US judge allows $100mn fraud lawsuit against Armstrong to proceed
A US federal judge denied Lance Armstrong's request to dismiss the government's $100 million fraud lawsuit filed against the disgraced American cyclist.
US District Judge Robert Wilkins said the American government can proceed with the case that alleges Armstrong defrauded the government by accepting sponsorship money from the US Postal Service while using performance-enhancing drugs.
"The court denies without prejudice the defendants' motion to dismiss the government's action as time-barred," Wilkins wrote in his opinion.
Armstrong was stripped of his seven Tour de France titles for doping and handed a life ban from the sport, eventually admitting last year, after more than 10 years of denials, that all seven triumphs were fueled by banned drugs.

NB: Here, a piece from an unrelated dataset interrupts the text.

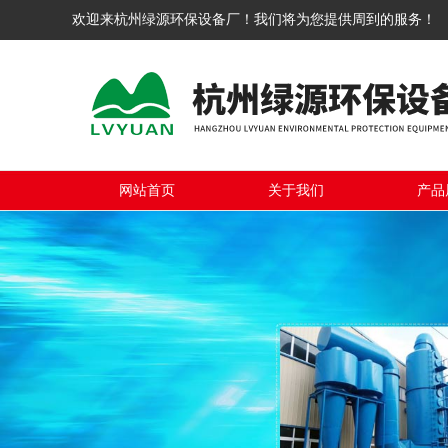
欢迎来杭州绿源环保设备厂！我们将为您提供周到的服务！
网站首页
关于我们
产品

Armstrong finally admitted to doping during a television interview broadcast in January 2013 with American talk show host Oprah Winfrey.
The case was originally brought against Armstrong by former teammate and fellow American Floyd Landis. The Justice Department chose to intervene and filed its own case against Armstrong.
The government said the US Postal Service was duped into paying Armstrong and his teammates $40 million from 1998 to 2004.
In February of last year, the US government filed the suit against Armstrong demanding $100 million in damages on behalf of Armstrong's then major sponsor the US Postal Service.
Armstrong argued in November that the courts should dismiss the government's case against him, saying they waited more than 10 years to file suit.